Qu'est-ce que la migration saisonnière ?

Retour sur un phénomène ancien

Vendange dans le Beaujolais (Brouilly), France, 1969 © Henri Cartier Bresson/Magnum Photos

Vendange dans le Beaujolais (Brouilly), France, 1969 © Henri Cartier Bresson/Magnum Photos

Dès le milieu du XIXe siècle, des saisonniers originaires de pays voisins (Belgique, Allemagne, Suisse, Italie…) participaient aux travaux agricoles en France et dans quelques autres secteurs ayant des besoins temporaires de main-d'œuvre. Cette migration saisonnière a continué, mais les pays d'origine sont devenus plus lointains.
Aujourd'hui, les saisonniers, qui bénéficient d'un contrat de travail d’une durée inférieure à six mois, représentent un peu plus de 16 000 personnes par an (2005).

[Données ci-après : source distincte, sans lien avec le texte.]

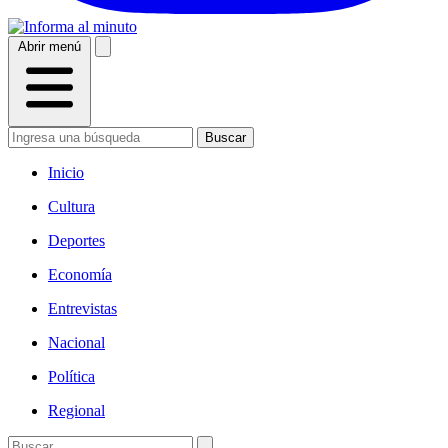
Abrir menú
Buscar
Inicio
Cultura
Deportes
Economía
Entrevistas
Nacional
Política
Regional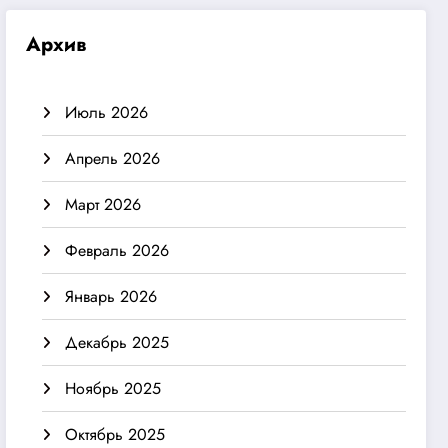
Архив
Июль 2026
Апрель 2026
Март 2026
Февраль 2026
Январь 2026
Декабрь 2025
Ноябрь 2025
Октябрь 2025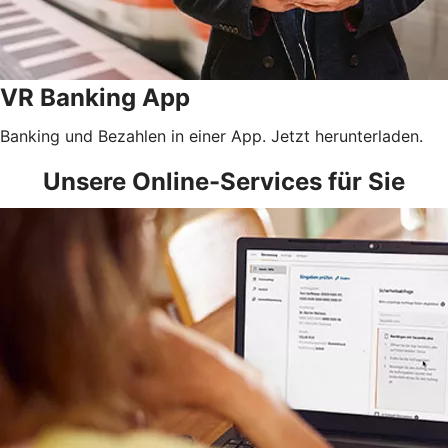
VR Banking App
Banking und Bezahlen in einer App. Jetzt herunterladen.
Unsere Online-Services für Sie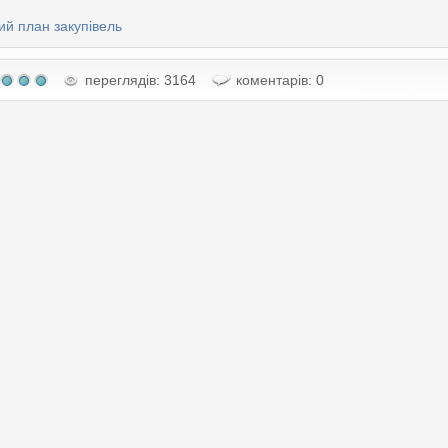
ий план закупівель
переглядів: 3164
коментарів: 0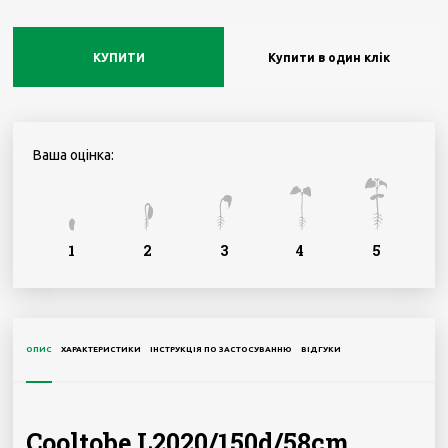
КУПИТИ
Купити в один клік
Ваша оцінка:
1
2
3
4
5
ОПИС
ХАРАКТЕРИСТИКИ
ІНСТРУКЦІЯ ПО ЗАСТОСУВАННЮ
ВІДГУКИ
Cooltobe L2020/150d/58cm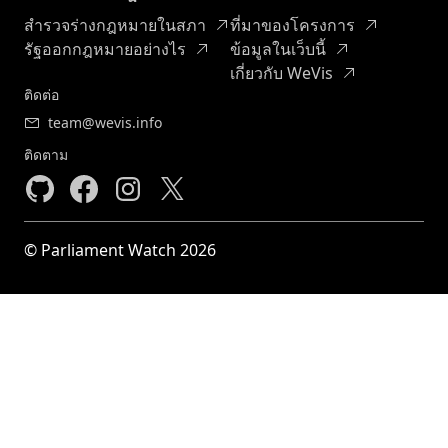
สำรวจร่างกฎหมายในสภา
ที่มาของโครงการ
รัฐออกกฎหมายอย่างไร
ข้อมูลในเว็บนี้
เกี่ยวกับ WeVis
ติดต่อ
team@wevis.info
ติดตาม
© Parliament Watch 2026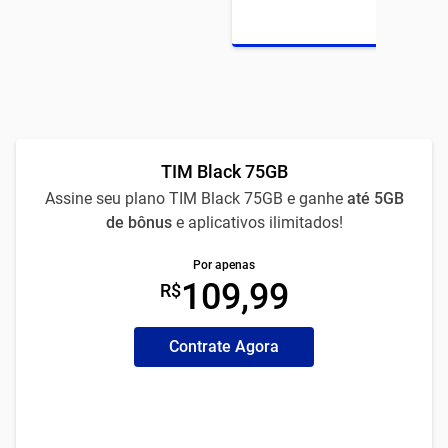
TIM Black 75GB
Assine seu plano TIM Black 75GB e ganhe
até 5GB
de bônus
e aplicativos ilimitados!
Por apenas
109,99
R$
Contrate Agora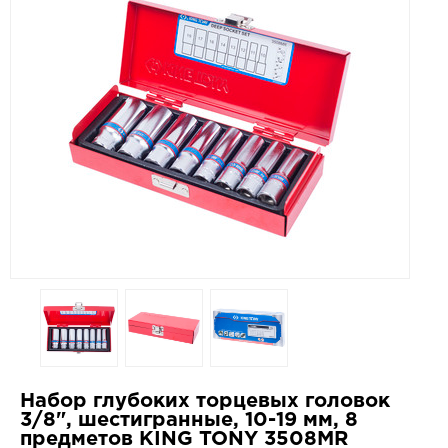
Набор глубоких торцевых головок
3/8", шестигранные, 10-19 мм, 8
предметов KING TONY 3508MR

On observe cependant un certain ralentissement de l'augmentation du nombre de travailleurs saisonniers depuis que des instructions ministérielles ont demandé de favoriser l'emploi sur le marché du travail national avant de recourir à la main-d'œuvre étrangère.

Origine et répartition par secteur d’activité des saisonniers

Les saisonniers passent par les missions de l’Agence nationale de l’accueil des étrangers et des migrations (Anaem) implantées dans les États avec lesquels la France a conclu des accords de main-d'œuvre : la Pologne (50 % des saisonniers), premier pays d'origine devant le Maroc (42 %) et, dans une faible mesure, la Tunisie (4 %). On note que 82 % des travailleurs polonais sont employés dans la récolte des fruits et légumes et aux vendanges. Environ la moitié des Marocains assure des travaux agricoles multiples et 30 % la récolte des fruits et légumes. Moins de 3 % des saisonniers occupent des activités dans l'industrie et le commerce, deux tiers d'entre eux travaillant dans l'hôtellerie et la restauration.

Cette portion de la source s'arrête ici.